The Greek letter theta (θ) is commonly used to represent an unknown angle in a right triangle. The ACOS function returns the angle θ expressed in radians.
What is a right triangle?
A right triangle is a type of triangle that contains one internal angle measuring 90 degrees or π/2 radians (a right angle).
What are radians?
Radians are a unit used to measure angles. An angle of 1 radian has an arc length equal to the circle's radius.
What is the relationship between the number pi and radians?
Radians measure angles by the length of the arc they make in a circle rather than degrees. The full circumference of any circle is 2π multiplied by the circle's radius (2πr).
Since the circumference goes all the way around a circle, that means the full circle measures 2π radians. Half a circle would be π radians (half of 2π). A quarter circle is 2π/4 = π/2 radians.
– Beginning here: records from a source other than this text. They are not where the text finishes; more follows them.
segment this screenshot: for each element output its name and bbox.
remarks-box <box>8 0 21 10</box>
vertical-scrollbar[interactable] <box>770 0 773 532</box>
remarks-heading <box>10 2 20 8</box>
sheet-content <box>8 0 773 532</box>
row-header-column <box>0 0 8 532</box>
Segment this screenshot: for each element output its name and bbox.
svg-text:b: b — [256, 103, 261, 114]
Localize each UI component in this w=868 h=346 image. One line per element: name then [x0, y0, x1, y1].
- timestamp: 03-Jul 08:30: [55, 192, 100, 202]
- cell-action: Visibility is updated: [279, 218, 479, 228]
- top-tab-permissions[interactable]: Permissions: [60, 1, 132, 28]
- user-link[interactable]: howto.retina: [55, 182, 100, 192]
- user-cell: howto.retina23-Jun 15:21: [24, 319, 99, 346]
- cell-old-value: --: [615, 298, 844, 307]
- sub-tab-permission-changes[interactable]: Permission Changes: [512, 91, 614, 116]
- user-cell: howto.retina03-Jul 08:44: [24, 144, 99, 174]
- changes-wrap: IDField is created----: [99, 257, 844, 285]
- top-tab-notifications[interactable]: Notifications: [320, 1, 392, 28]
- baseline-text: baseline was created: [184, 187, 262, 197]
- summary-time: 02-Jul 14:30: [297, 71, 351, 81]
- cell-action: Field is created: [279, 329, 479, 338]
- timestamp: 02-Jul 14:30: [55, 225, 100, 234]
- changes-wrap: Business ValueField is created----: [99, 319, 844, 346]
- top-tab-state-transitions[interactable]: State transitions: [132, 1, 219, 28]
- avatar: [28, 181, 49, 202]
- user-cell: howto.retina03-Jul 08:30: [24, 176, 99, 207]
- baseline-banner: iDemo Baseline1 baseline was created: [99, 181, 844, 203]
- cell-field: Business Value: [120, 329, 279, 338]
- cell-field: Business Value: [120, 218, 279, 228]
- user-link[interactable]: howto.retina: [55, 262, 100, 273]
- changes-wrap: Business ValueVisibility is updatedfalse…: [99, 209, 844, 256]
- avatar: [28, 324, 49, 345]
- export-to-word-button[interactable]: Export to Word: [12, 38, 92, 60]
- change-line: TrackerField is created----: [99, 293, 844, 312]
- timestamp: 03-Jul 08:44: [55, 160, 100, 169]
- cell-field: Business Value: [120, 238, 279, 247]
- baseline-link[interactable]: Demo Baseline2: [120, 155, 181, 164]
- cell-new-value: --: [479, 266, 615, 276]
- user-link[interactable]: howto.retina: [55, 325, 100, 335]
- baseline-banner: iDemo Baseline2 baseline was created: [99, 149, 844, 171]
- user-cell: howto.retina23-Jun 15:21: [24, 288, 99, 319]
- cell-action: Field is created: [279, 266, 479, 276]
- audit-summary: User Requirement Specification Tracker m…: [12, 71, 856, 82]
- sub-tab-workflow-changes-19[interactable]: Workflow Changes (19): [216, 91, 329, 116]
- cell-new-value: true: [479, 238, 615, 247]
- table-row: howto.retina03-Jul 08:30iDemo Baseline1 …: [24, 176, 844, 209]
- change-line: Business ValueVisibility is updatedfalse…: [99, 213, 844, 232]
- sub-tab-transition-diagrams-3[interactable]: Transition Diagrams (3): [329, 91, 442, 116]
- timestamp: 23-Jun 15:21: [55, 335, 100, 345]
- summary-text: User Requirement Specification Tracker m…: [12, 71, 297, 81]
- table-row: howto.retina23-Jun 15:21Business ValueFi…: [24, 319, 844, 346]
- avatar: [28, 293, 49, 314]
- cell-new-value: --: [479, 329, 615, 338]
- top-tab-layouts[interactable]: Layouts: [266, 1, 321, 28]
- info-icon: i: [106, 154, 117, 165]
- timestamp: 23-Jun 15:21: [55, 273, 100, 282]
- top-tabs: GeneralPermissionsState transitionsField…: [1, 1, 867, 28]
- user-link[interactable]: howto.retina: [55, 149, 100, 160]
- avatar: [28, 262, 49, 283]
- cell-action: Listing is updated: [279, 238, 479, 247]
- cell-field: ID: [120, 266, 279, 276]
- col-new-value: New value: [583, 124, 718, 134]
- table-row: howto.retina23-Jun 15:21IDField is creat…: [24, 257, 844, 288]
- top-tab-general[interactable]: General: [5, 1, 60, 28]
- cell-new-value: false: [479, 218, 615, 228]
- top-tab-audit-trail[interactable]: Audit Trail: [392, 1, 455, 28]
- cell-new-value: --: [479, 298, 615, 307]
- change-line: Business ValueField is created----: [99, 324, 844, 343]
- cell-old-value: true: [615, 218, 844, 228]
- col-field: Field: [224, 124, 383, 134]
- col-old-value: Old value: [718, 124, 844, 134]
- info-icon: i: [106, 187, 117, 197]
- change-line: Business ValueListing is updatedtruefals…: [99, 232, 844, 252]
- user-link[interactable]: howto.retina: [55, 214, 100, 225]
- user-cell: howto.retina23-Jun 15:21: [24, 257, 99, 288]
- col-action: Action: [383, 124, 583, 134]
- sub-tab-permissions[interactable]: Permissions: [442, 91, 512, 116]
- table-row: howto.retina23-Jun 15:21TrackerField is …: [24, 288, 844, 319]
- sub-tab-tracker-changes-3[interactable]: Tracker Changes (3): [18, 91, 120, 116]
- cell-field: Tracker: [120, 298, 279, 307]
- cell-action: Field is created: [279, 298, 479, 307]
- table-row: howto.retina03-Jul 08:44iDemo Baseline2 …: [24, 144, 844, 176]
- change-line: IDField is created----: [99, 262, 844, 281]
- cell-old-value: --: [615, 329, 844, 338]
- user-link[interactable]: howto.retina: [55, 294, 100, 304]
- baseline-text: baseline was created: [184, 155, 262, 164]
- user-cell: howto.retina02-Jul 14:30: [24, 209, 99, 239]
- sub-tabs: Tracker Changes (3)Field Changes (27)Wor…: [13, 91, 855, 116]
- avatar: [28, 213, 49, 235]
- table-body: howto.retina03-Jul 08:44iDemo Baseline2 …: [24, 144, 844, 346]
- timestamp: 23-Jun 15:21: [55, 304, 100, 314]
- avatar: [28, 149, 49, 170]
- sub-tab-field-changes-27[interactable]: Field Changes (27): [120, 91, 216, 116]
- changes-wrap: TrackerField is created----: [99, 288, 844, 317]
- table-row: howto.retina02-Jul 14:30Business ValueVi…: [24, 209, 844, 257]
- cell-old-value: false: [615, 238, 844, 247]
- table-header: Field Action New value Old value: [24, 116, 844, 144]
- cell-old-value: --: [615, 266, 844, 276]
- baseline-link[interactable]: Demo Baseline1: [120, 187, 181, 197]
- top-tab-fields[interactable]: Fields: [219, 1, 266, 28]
An eighth of a circle is 2π/8 = π/4 radians.
Excel has a function that returns the number pi: PI function
What is an arc?
An arc is a curved segment of a circle's circumference, it is a portion of the circle's curve, defined by two endpoints.
In other words, an arc is formed by two radii intersecting the circumference and the enclosed edge between them.
What is radii?
The plural form of the word "radius".
What is the radius of a circle?
The radius of a circle is the distance from the center point to any point on the circle's edge or circumference. The radius lets you calculate a circle's circumference and area.
What are degrees?
Degrees are a unit used to measure angles. It is based on dividing a full circle into 360 equal parts. Degrees are divided into fractional parts like minutes and seconds for more precision.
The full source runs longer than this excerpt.